WHAT YOU NEED TO DO
Exact repetition is the task: copy every entry below.

--- SOURCE DATA ---

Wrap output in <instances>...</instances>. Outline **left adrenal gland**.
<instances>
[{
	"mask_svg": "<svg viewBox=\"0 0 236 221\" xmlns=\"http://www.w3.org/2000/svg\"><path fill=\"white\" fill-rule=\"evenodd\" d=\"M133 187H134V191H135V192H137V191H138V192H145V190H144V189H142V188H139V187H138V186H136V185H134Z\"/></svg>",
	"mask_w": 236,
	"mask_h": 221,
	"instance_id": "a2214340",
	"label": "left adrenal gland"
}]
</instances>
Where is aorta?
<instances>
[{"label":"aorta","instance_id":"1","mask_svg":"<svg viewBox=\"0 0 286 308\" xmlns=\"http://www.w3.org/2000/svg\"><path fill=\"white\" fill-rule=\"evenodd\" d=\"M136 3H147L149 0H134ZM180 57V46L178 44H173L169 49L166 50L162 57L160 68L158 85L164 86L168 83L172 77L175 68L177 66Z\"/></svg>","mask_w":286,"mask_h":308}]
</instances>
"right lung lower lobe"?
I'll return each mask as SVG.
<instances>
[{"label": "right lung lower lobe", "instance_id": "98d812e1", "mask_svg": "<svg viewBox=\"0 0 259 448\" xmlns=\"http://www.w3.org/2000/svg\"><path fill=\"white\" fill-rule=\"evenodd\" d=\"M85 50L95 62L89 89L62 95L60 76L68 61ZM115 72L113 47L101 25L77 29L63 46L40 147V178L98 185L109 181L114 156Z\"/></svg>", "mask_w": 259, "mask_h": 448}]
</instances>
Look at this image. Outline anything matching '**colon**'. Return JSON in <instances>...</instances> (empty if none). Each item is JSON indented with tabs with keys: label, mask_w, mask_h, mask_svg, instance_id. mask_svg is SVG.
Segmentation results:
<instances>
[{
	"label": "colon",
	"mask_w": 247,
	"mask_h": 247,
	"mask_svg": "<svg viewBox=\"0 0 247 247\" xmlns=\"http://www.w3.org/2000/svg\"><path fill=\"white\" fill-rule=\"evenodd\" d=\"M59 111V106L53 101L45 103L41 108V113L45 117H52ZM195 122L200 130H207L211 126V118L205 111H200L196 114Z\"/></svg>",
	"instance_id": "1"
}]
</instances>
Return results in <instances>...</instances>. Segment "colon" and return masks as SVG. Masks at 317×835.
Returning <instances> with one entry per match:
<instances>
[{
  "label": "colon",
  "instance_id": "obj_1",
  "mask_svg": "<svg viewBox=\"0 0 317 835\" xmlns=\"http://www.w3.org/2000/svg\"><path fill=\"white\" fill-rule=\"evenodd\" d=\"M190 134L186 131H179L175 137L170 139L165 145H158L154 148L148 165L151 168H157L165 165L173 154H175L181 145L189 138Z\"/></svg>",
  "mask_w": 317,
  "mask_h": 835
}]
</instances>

---

SOLUTION TO THIS TASK
Wrap output in <instances>...</instances>. Outline **left adrenal gland**.
<instances>
[{
	"mask_svg": "<svg viewBox=\"0 0 236 221\" xmlns=\"http://www.w3.org/2000/svg\"><path fill=\"white\" fill-rule=\"evenodd\" d=\"M133 187H134V191H135V192H137V191H138V192H145V190H144V189H142V188H139V187H138V186H136V185H134Z\"/></svg>",
	"mask_w": 236,
	"mask_h": 221,
	"instance_id": "a2214340",
	"label": "left adrenal gland"
}]
</instances>
Where is aorta?
<instances>
[{"label":"aorta","instance_id":"1","mask_svg":"<svg viewBox=\"0 0 286 308\" xmlns=\"http://www.w3.org/2000/svg\"><path fill=\"white\" fill-rule=\"evenodd\" d=\"M136 3H147L149 0H134ZM180 57V46L178 44H173L169 49L166 50L162 57L160 68L158 85L164 86L168 83L172 77L175 68L177 66Z\"/></svg>","mask_w":286,"mask_h":308}]
</instances>
"right lung lower lobe"?
I'll return each mask as SVG.
<instances>
[{"label": "right lung lower lobe", "instance_id": "98d812e1", "mask_svg": "<svg viewBox=\"0 0 259 448\" xmlns=\"http://www.w3.org/2000/svg\"><path fill=\"white\" fill-rule=\"evenodd\" d=\"M85 50L95 62L89 89L62 95L60 76L68 61ZM115 72L113 47L101 25L77 29L63 46L40 147V178L98 185L109 181L114 156Z\"/></svg>", "mask_w": 259, "mask_h": 448}]
</instances>
Look at this image. Outline anything matching '**colon**'. Return JSON in <instances>...</instances> (empty if none). Each item is JSON indented with tabs with keys: label, mask_w, mask_h, mask_svg, instance_id. mask_svg is SVG.
Segmentation results:
<instances>
[{
	"label": "colon",
	"mask_w": 247,
	"mask_h": 247,
	"mask_svg": "<svg viewBox=\"0 0 247 247\" xmlns=\"http://www.w3.org/2000/svg\"><path fill=\"white\" fill-rule=\"evenodd\" d=\"M59 111V106L53 101L45 103L41 108V113L45 117H52ZM195 122L200 130H207L211 126V118L205 111H200L196 114Z\"/></svg>",
	"instance_id": "1"
}]
</instances>
Return results in <instances>...</instances>. Segment "colon" and return masks as SVG. Masks at 317×835.
Returning <instances> with one entry per match:
<instances>
[{
  "label": "colon",
  "instance_id": "obj_1",
  "mask_svg": "<svg viewBox=\"0 0 317 835\" xmlns=\"http://www.w3.org/2000/svg\"><path fill=\"white\" fill-rule=\"evenodd\" d=\"M190 134L186 131H179L175 137L170 139L165 145H158L154 148L148 165L151 168H157L165 165L173 154H175L181 145L189 138Z\"/></svg>",
  "mask_w": 317,
  "mask_h": 835
}]
</instances>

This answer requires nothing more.